Could you please retype exactly the lines from the start of the records below through the line that contains "658457; Chatham-Kent Being", both included, and leave out the pictures?

* [EXERCISE MATERIALS]
┄┄┄┄┄┄┄┄┄┄┄┄┄┄┄┄┄┄┄┄

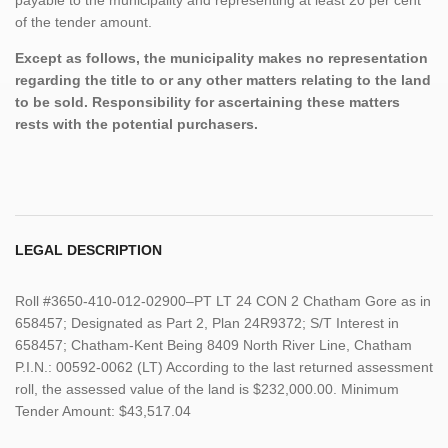
of the tender amount.
Except as follows, the municipality makes no representation
regarding the title to or any other matters relating to the land
to be sold. Responsibility for ascertaining these matters
rests with the potential purchasers.
LEGAL DESCRIPTION
Roll #3650-410-012-02900–PT LT 24 CON 2 Chatham Gore as in
658457; Designated as Part 2, Plan 24R9372; S/T Interest in
658457; Chatham-Kent Being 8409 North River Line, Chatham
P.I.N.: 00592-0062 (LT) According to the last returned assessment
roll, the assessed value of the land is $232,000.00. Minimum
Tender Amount: $43,517.04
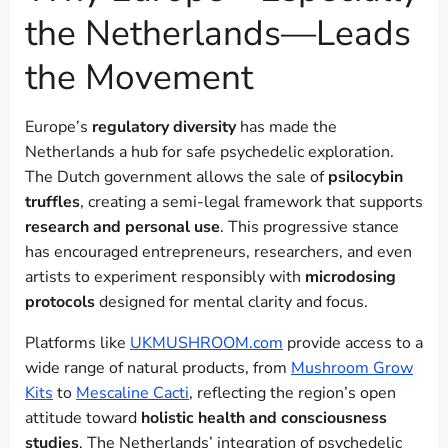
the Netherlands—Leads
the Movement
Europe’s
regulatory diversity
has made the
Netherlands a hub for safe psychedelic exploration.
The Dutch government allows the sale of
psilocybin
truffles
, creating a semi-legal framework that supports
research and personal use
. This progressive stance
has encouraged entrepreneurs, researchers, and even
artists to experiment responsibly with
microdosing
protocols
designed for mental clarity and focus.
Platforms like
UKMUSHROOM.com
provide access to a
wide range of natural products, from
Mushroom Grow
Kits
to
Mescaline Cacti
, reflecting the region’s open
attitude toward
holistic health and consciousness
studies
. The Netherlands’ integration of psychedelic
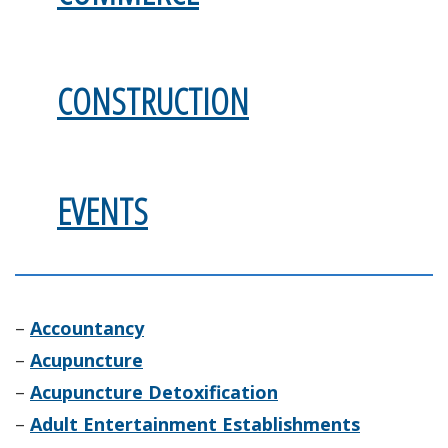
CONSTRUCTION
EVENTS
–
Accountancy
–
Acupuncture
–
Acupuncture Detoxification
–
Adult Entertainment Establishments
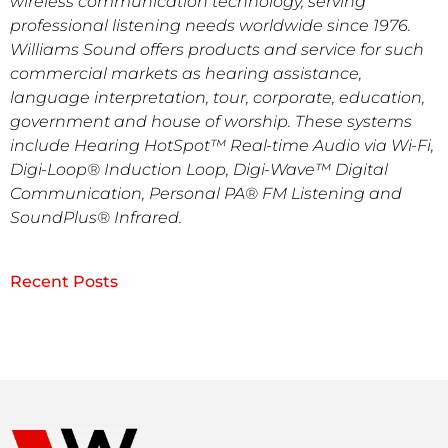
wireless communication technology, serving
professional listening needs worldwide since 1976.
Williams Sound offers products and service for such
commercial markets as hearing assistance,
language interpretation, tour, corporate, education,
government and house of worship. These systems
include Hearing HotSpot™ Real-time Audio via Wi-Fi,
Digi-Loop® Induction Loop, Digi-Wave™ Digital
Communication, Personal PA® FM Listening and
SoundPlus® Infrared.
Recent Posts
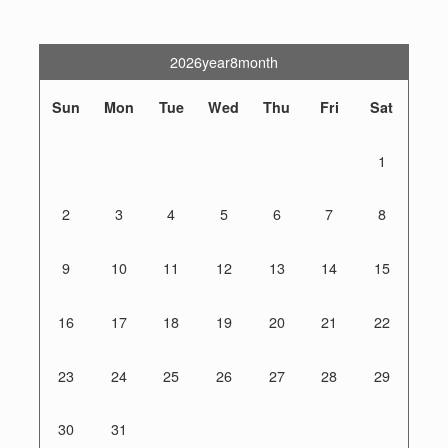
2026year8month
Sun
Mon
Tue
Wed
Thu
Fri
Sat
1
2
3
4
5
6
7
8
9
10
11
12
13
14
15
16
17
18
19
20
21
22
23
24
25
26
27
28
29
30
31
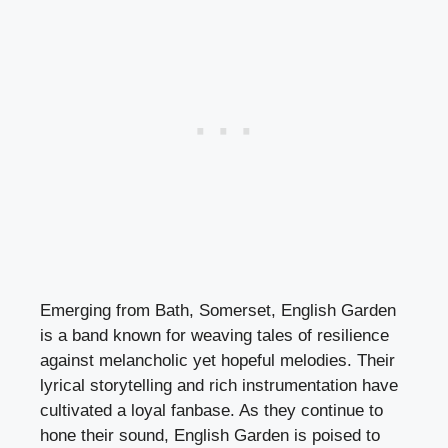
Emerging from Bath, Somerset, English Garden
is a band known for weaving tales of resilience
against melancholic yet hopeful melodies. Their
lyrical storytelling and rich instrumentation have
cultivated a loyal fanbase. As they continue to
hone their sound, English Garden is poised to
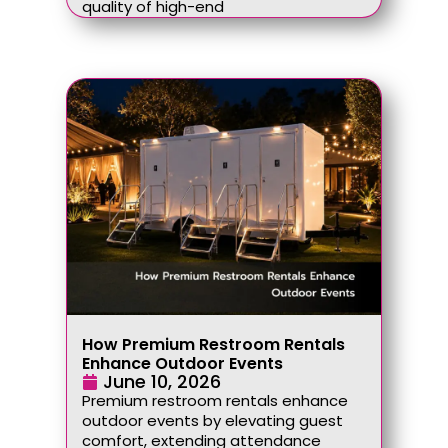
quality of high-end
How Premium Restroom Rentals
Enhance Outdoor Events
June 10, 2026
Premium restroom rentals enhance
outdoor events by elevating guest
comfort, extending attendance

┄┄┄┄┄┄┄┄┄┄┄┄┄┄┄┄┄┄┄┄

* [ANSWER SPACE]
of the tender amount.
Except as follows, the municipality makes no representation
regarding the title to or any other matters relating to the land
to be sold. Responsibility for ascertaining these matters
rests with the potential purchasers.
LEGAL DESCRIPTION
Roll #3650-410-012-02900–PT LT 24 CON 2 Chatham Gore as in
658457; Designated as Part 2, Plan 24R9372; S/T Interest in
658457; Chatham-Kent Being 8409 North River Line, Chatham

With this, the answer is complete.